Directions
- Preheat the oven to 400°F (200°C) and lightly grease a standard muffin pan.
- In a large bowl, combine the cream of chicken soup, cooked chicken, and frozen mixed vegetables. Season with salt, pepper, garlic powder, or onion powder to taste. Mix until evenly combined.
- Flatten each biscuit with your hands or a rolling pin, then press each into the muffin pan, forming a well in each cup to hold the filling.
- Spoon the chicken and vegetable mixture evenly into each biscuit cup.
- Optionally, place a small piece of cheese on top of the filling for a cheesy variation.
- If desired, brush the tops of the biscuits with melted butter for a golden, glossy finish.

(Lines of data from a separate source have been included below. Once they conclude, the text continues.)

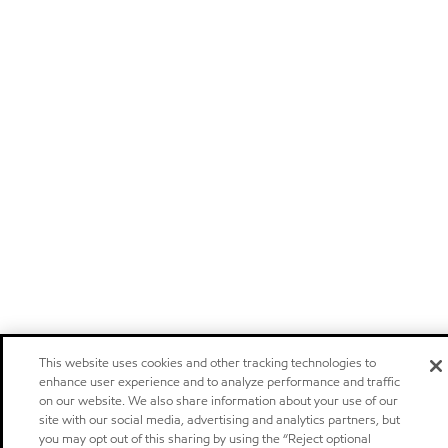
This website uses cookies and other tracking technologies to
enhance user experience and to analyze performance and traffic
on our website. We also share information about your use of our
site with our social media, advertising and analytics partners, but
you may opt out of this sharing by using the “Reject optional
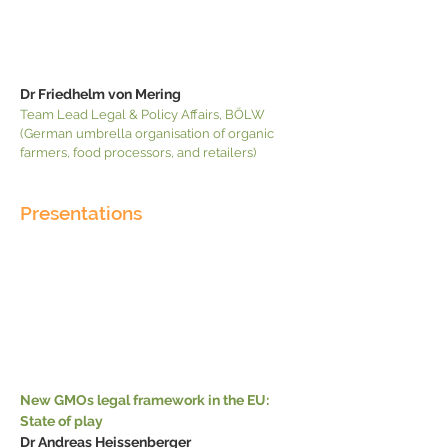
Dr Friedhelm von Mering
Team Lead Legal & Policy Affairs, BÖLW
(German umbrella organisation of organic
farmers, food processors, and retailers)
Presentations
New GMOs legal framework in the EU:
State of play
Dr Andreas Heissenberger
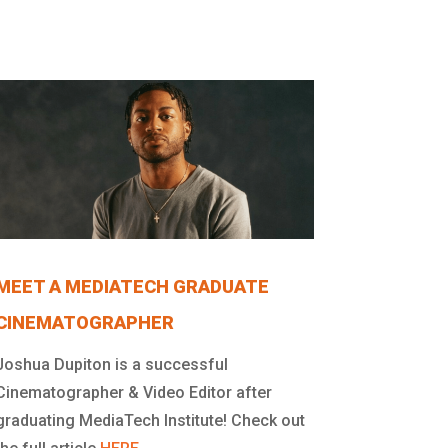
MEET A MEDIATECH GRADUATE
CINEMATOGRAPHER
Joshua Dupiton is a successful
Cinematographer & Video Editor after
graduating MediaTech Institute! Check out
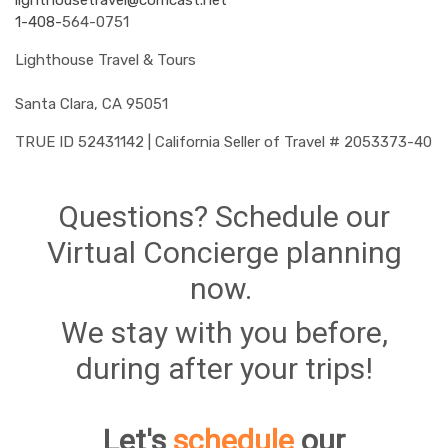
lighthousetravel@comcast.net
1-408-
564-0751
Lighthouse Travel & Tours
Santa Clara, CA 95051
TRUE ID 52431142 | California Seller of Travel # 2053373-40
Questions? Schedule our
Virtual Concierge planning
now.
We stay with you before,
during after your trips!
Let's
schedule
our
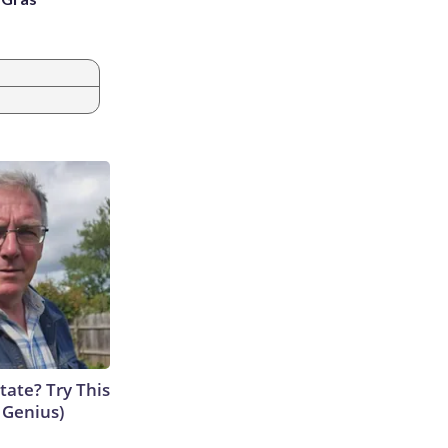
tate? Try This
s Genius)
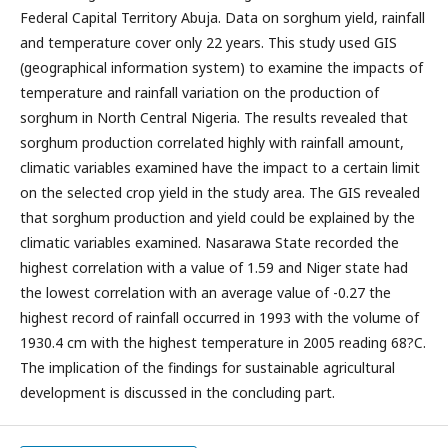
Federal Capital Territory Abuja. Data on sorghum yield, rainfall
and temperature cover only 22 years. This study used GIS
(geographical information system) to examine the impacts of
temperature and rainfall variation on the production of
sorghum in North Central Nigeria. The results revealed that
sorghum production correlated highly with rainfall amount,
climatic variables examined have the impact to a certain limit
on the selected crop yield in the study area. The GIS revealed
that sorghum production and yield could be explained by the
climatic variables examined. Nasarawa State recorded the
highest correlation with a value of 1.59 and Niger state had
the lowest correlation with an average value of -0.27 the
highest record of rainfall occurred in 1993 with the volume of
1930.4 cm with the highest temperature in 2005 reading 68?C.
The implication of the findings for sustainable agricultural
development is discussed in the concluding part.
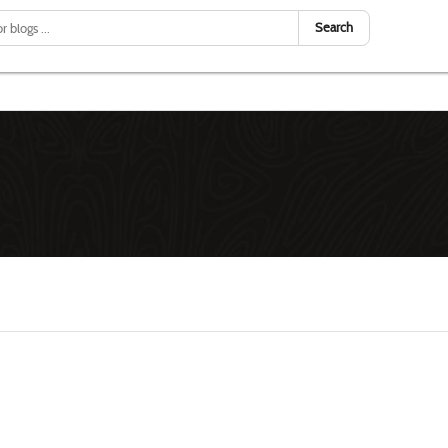
Search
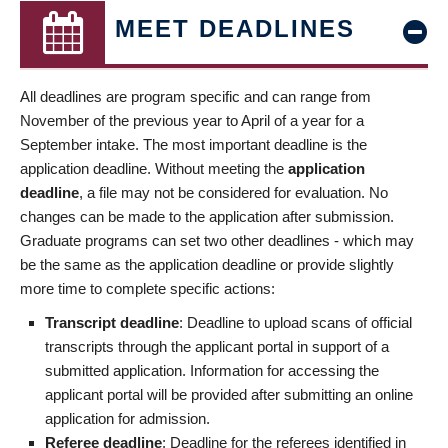
MEET DEADLINES
All deadlines are program specific and can range from
November of the previous year to April of a year for a
September intake. The most important deadline is the
application deadline. Without meeting the
application
deadline
, a file may not be considered for evaluation. No
changes can be made to the application after submission.
Graduate programs can set two other deadlines - which may
be the same as the application deadline or provide slightly
more time to complete specific actions:
Transcript deadline
: Deadline to upload scans of official
transcripts through the applicant portal in support of a
submitted application. Information for accessing the
applicant portal will be provided after submitting an online
application for admission.
Referee deadline
: Deadline for the referees identified in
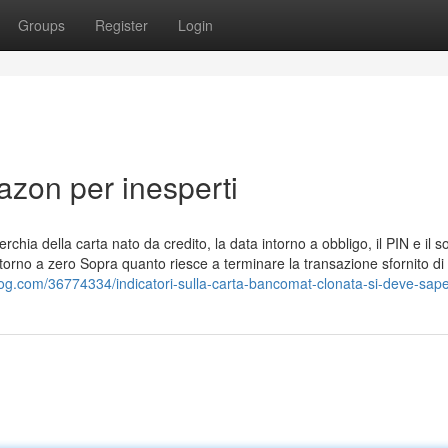
Groups
Register
Login
azon per inesperti
rchia della carta nato da credito, la data intorno a obbligo, il PIN e il s
intorno a zero Sopra quanto riesce a terminare la transazione sfornito di
log.com/36774334/indicatori-sulla-carta-bancomat-clonata-si-deve-sap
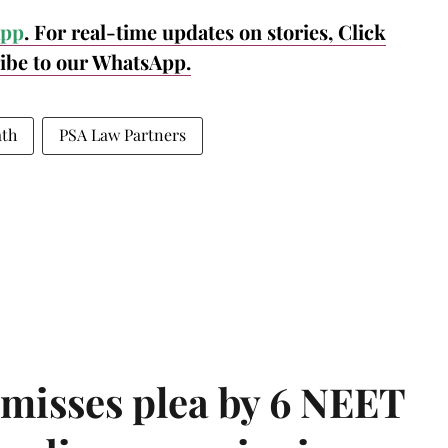
pp
. For real-time updates on stories, Click
ribe to our WhatsApp.
ath
PSA Law Partners
misses plea by 6 NEET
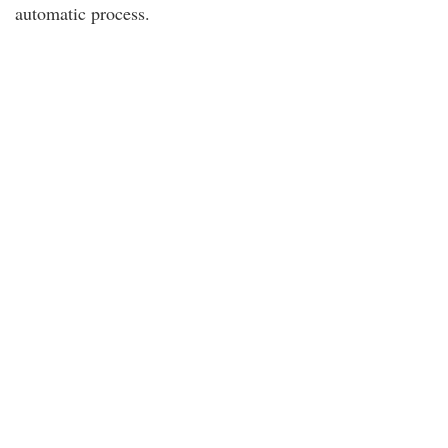
automatic process.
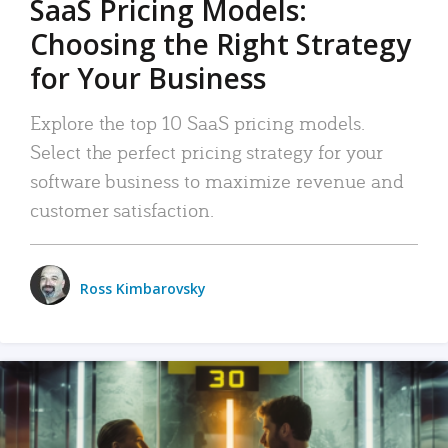
SaaS Pricing Models:
Choosing the Right Strategy
for Your Business
Explore the top 10 SaaS pricing models.
Select the perfect pricing strategy for your
software business to maximize revenue and
customer satisfaction.
Ross Kimbarovsky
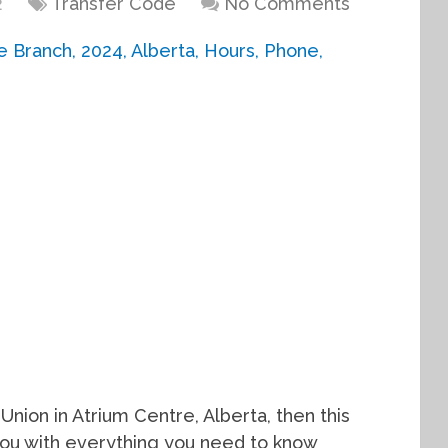
2
Transfer Code
No Comments
 Union in Atrium Centre, Alberta, then this
e you with everything you need to know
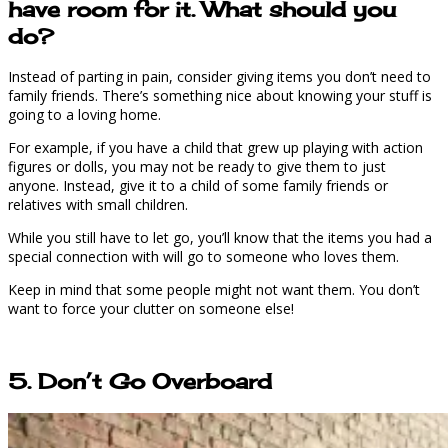
have room for it. What should you
do?
Instead of parting in pain, consider giving items you don’t need to
family friends. There’s something nice about knowing your stuff is
going to a loving home.
For example, if you have a child that grew up playing with action
figures or dolls, you may not be ready to give them to just
anyone. Instead, give it to a child of some family friends or
relatives with small children.
While you still have to let go, you’ll know that the items you had a
special connection with will go to someone who loves them.
Keep in mind that some people might not want them. You don’t
want to force your clutter on someone else!
5. Don’t Go Overboard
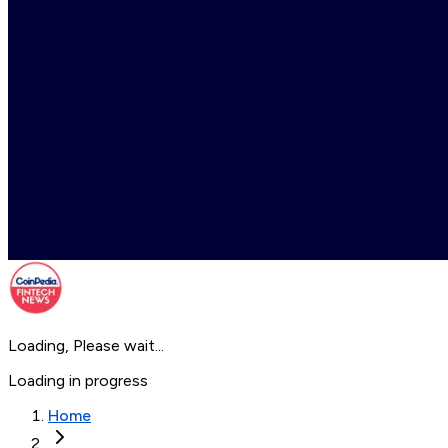
Loading, Please wait...
Loading in progress
Home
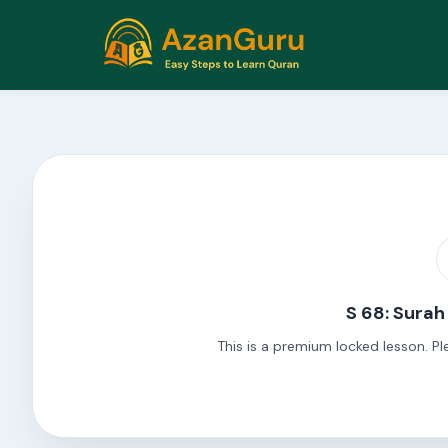
S 68: Sura
This is a premium locked lesson. Pl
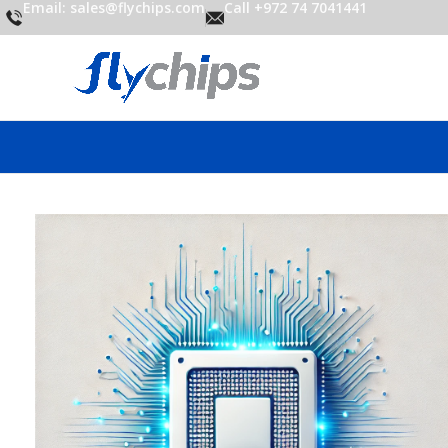
Email: sales@flychips.com
Call +972 74 7041441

- Bake in the preheated oven for approximately 20 minutes, or until the biscuits are golden brown and cooked through.
- Remove from the oven and let cool slightly before serving.
Recipe Details
Prep Time: 10 minutes
Cook Time: 20 minutes
Total Time: 30 minutes
Servings: 8–10
Difficulty: Easy
Variations & Substitutions
- Make it spicy: Add a dash of hot sauce or red pepper flakes to the filling for a little heat.
- Swap the vegetables: Use your favorite mix such as broccoli, cauliflower, or bell peppers.
- Cheesy twist: Add a slice of cheese on top of the filling before sealing with another biscuit.
- Mini versions: Use a mini muffin pan for bite-sized Chicken Pot Pie Biscuits, perfect for parties or appetizers.